Op 7 juni 2022 werd het Hooggerechtshof van China (SPC) vrijgelaten tien typische zaken behandeld door maritieme rechtbanken in het hele land in 2021.
Van deze gevallen is het meest opvallende het geval tussen: OOSTERSE PRIME SHIPPING CO., LIMITED (de eiser) en HONG GLORY INTERNATIONAL REDPING COMPANY LIMITED (de Verweerder), waarin de eiser bij een Chinese rechtbank om erkenning en tenuitvoerlegging van een buitenlands arbitraal vonnis heeft verzocht.
De zaak werd in behandeling genomen door de Shanghai Maritime Court, die in zijn oordeel verduidelijkte dat wanneer de plaats van oprichting/registratie van een offshore-onderneming niet in overeenstemming is met de hoofdvestiging van de onderneming, de laatste moet worden beschouwd als de vestigingsplaats van de onderneming.
Het geschil, dat voortkwam uit een charterparty tussen partijen, werd door de London Maritime Arbitrators Association (LMAA) beslecht door middel van arbitrage.
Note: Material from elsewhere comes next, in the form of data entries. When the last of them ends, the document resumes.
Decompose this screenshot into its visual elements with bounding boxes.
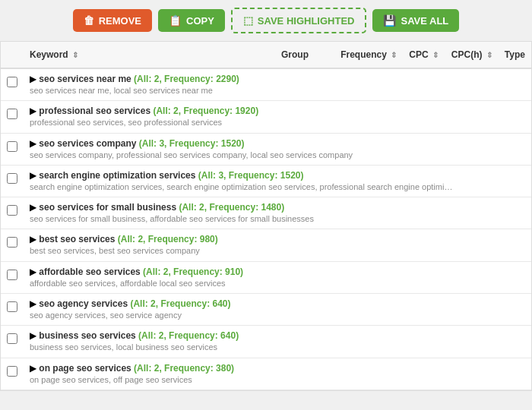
- row-checkbox[interactable]: [7, 270, 17, 280]
- row-checkbox-cell: [1, 326, 24, 358]
- keyword-bold-text: best seo services: [39, 234, 117, 244]
- keyword-bold-text: seo services company: [39, 138, 138, 149]
- header-cpc[interactable]: CPC ⇕: [403, 42, 445, 68]
- row-checkbox[interactable]: [7, 141, 17, 152]
- keyword-bold-text: on page seo services: [39, 363, 134, 374]
- save-highlighted-label: SAVE HIGHLIGHTED: [258, 15, 355, 27]
- row-checkbox[interactable]: [7, 301, 17, 312]
- row-checkbox[interactable]: [7, 333, 17, 344]
- keyword-cell: ▶ professional seo services (All: 2, Fre…: [24, 101, 531, 133]
- save-highlighted-icon: ⬚: [243, 14, 253, 27]
- save-all-icon: 💾: [383, 14, 396, 27]
- header-frequency[interactable]: Frequency ⇕: [334, 42, 403, 68]
- keyword-table: Keyword ⇕ Group Frequency ⇕ CPC ⇕ CPC(h)…: [0, 41, 532, 391]
- keyword-main-line: ▶ seo agency services (All: 2, Frequency…: [30, 298, 525, 309]
- keyword-bold-text: affordable seo services: [39, 266, 143, 277]
- keyword-meta-text: (All: 2, Frequency: 2290): [134, 74, 239, 84]
- keyword-main-line: ▶ professional seo services (All: 2, Fre…: [30, 106, 525, 116]
- save-all-button[interactable]: 💾 SAVE ALL: [372, 9, 459, 32]
- save-highlighted-button[interactable]: ⬚ SAVE HIGHLIGHTED: [231, 8, 367, 33]
- table-row: ▶ on page seo services (All: 2, Frequenc…: [1, 358, 531, 390]
- cpc-sort-icon: ⇕: [432, 51, 439, 59]
- keyword-main-line: ▶ on page seo services (All: 2, Frequenc…: [30, 363, 525, 374]
- keyword-sub-text: professional seo services, seo professio…: [30, 117, 525, 128]
- keyword-bold-text: seo agency services: [39, 298, 130, 309]
- keyword-main-line: ▶ business seo services (All: 2, Frequen…: [30, 330, 525, 341]
- keyword-bold-text: seo services near me: [39, 74, 134, 84]
- keyword-meta-text: (All: 2, Frequency: 1920): [153, 106, 258, 116]
- copy-icon: 📋: [169, 14, 182, 27]
- row-checkbox[interactable]: [7, 205, 17, 216]
- expand-arrow-icon[interactable]: ▶: [30, 363, 39, 374]
- freq-sort-icon: ⇕: [391, 51, 397, 59]
- keyword-main-line: ▶ search engine optimization services (A…: [30, 170, 525, 181]
- table-row: ▶ search engine optimization services (A…: [1, 165, 531, 197]
- keyword-cell: ▶ seo agency services (All: 2, Frequency…: [24, 294, 531, 326]
- header-checkbox-col: [1, 42, 24, 68]
- keyword-bold-text: seo services for small business: [39, 202, 179, 213]
- keyword-meta-text: (All: 2, Frequency: 640): [138, 330, 239, 341]
- row-checkbox-cell: [1, 229, 24, 261]
- keyword-meta-text: (All: 3, Frequency: 1520): [198, 170, 304, 181]
- expand-arrow-icon[interactable]: ▶: [30, 234, 39, 244]
- row-checkbox-cell: [1, 294, 24, 326]
- expand-arrow-icon[interactable]: ▶: [30, 170, 39, 181]
- keyword-cell: ▶ business seo services (All: 2, Frequen…: [24, 326, 531, 358]
- row-checkbox-cell: [1, 261, 24, 293]
- keyword-meta-text: (All: 2, Frequency: 980): [118, 234, 218, 244]
- keyword-cell: ▶ affordable seo services (All: 2, Frequ…: [24, 261, 531, 293]
- table-row: ▶ seo services for small business (All: …: [1, 197, 531, 229]
- keyword-sub-text: search engine optimization services, sea…: [30, 181, 525, 192]
- row-checkbox-cell: [1, 165, 24, 197]
- remove-label: REMOVE: [99, 15, 141, 27]
- toolbar: 🗑 REMOVE 📋 COPY ⬚ SAVE HIGHLIGHTED 💾 SAV…: [0, 0, 532, 41]
- row-checkbox-cell: [1, 133, 24, 165]
- keyword-bold-text: search engine optimization services: [39, 170, 198, 181]
- keyword-cell: ▶ on page seo services (All: 2, Frequenc…: [24, 358, 531, 390]
- expand-arrow-icon[interactable]: ▶: [30, 138, 39, 149]
- header-cpch[interactable]: CPC(h) ⇕: [445, 42, 499, 68]
- keyword-sub-text: seo services company, professional seo s…: [30, 150, 525, 160]
- save-all-label: SAVE ALL: [401, 15, 448, 27]
- table-header-row: Keyword ⇕ Group Frequency ⇕ CPC ⇕ CPC(h)…: [1, 42, 531, 68]
- keyword-sort-icon: ⇕: [72, 51, 78, 59]
- row-checkbox[interactable]: [7, 173, 17, 184]
- row-checkbox-cell: [1, 358, 24, 390]
- keyword-cell: ▶ seo services company (All: 3, Frequenc…: [24, 133, 531, 165]
- keyword-cell: ▶ search engine optimization services (A…: [24, 165, 531, 197]
- keyword-meta-text: (All: 2, Frequency: 910): [143, 266, 243, 277]
- expand-arrow-icon[interactable]: ▶: [30, 298, 39, 309]
- keyword-main-line: ▶ affordable seo services (All: 2, Frequ…: [30, 266, 525, 277]
- row-checkbox[interactable]: [7, 77, 17, 87]
- row-checkbox[interactable]: [7, 109, 17, 119]
- keyword-cell: ▶ seo services for small business (All: …: [24, 197, 531, 229]
- keyword-sub-text: business seo services, local business se…: [30, 342, 525, 352]
- copy-label: COPY: [186, 15, 214, 27]
- keyword-cell: ▶ seo services near me (All: 2, Frequenc…: [24, 68, 531, 101]
- keyword-bold-text: business seo services: [39, 330, 138, 341]
- remove-button[interactable]: 🗑 REMOVE: [73, 9, 152, 32]
- keyword-meta-text: (All: 2, Frequency: 1480): [179, 202, 284, 213]
- row-checkbox-cell: [1, 101, 24, 133]
- keyword-sub-text: seo services near me, local seo services…: [30, 85, 525, 96]
- expand-arrow-icon[interactable]: ▶: [30, 330, 39, 341]
- expand-arrow-icon[interactable]: ▶: [30, 106, 39, 116]
- row-checkbox[interactable]: [7, 237, 17, 248]
- expand-arrow-icon[interactable]: ▶: [30, 266, 39, 277]
- table-row: ▶ professional seo services (All: 2, Fre…: [1, 101, 531, 133]
- header-keyword[interactable]: Keyword ⇕: [24, 42, 275, 68]
- cpch-sort-icon: ⇕: [486, 51, 492, 59]
- copy-button[interactable]: 📋 COPY: [158, 9, 225, 32]
- keyword-main-line: ▶ seo services company (All: 3, Frequenc…: [30, 138, 525, 149]
- keyword-cell: ▶ best seo services (All: 2, Frequency: …: [24, 229, 531, 261]
- expand-arrow-icon[interactable]: ▶: [30, 202, 39, 213]
- row-checkbox[interactable]: [7, 366, 17, 377]
- keyword-sub-text: seo agency services, seo service agency: [30, 310, 525, 320]
- keyword-main-line: ▶ seo services for small business (All: …: [30, 202, 525, 213]
- table-row: ▶ business seo services (All: 2, Frequen…: [1, 326, 531, 358]
- table-row: ▶ seo services near me (All: 2, Frequenc…: [1, 68, 531, 101]
- keyword-meta-text: (All: 2, Frequency: 380): [134, 363, 234, 374]
- expand-arrow-icon[interactable]: ▶: [30, 74, 39, 84]
- table-row: ▶ best seo services (All: 2, Frequency: …: [1, 229, 531, 261]
- table-row: ▶ seo agency services (All: 2, Frequency…: [1, 294, 531, 326]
Omdat verweerder de arbitrale uitspraak niet heeft nageleefd, heeft eiseres een aanvraag ingediend bij de Shanghai Maritime Court om erkenning en tenuitvoerlegging.
De verweerder betwistte de bevoegdheid van de Shanghai Maritime Court, op grond van het feit dat het een bedrijf was dat geregistreerd stond op de Marshalleilanden zonder hoofdvestiging of activa in China, en dat de Chinese rechtbank dus geen jurisdictie had over de zaak.
De Shanghai Maritime Court wees de betwisting van de bevoegdheid af en bevestigde dat de verweerder zijn hoofdvestiging in Shanghai, China had gevestigd, en dat de rechtbank daarom bevoegd was om over de aanvraag te beslissen. Het Hooggerechtshof van Shanghai handhaafde deze uitspraak in tweede aanleg.
In deze zaak had de Chinese rechtbank zich gehouden aan de essentie van het Verdrag van New York – pro-handhaving – aldus de SPC.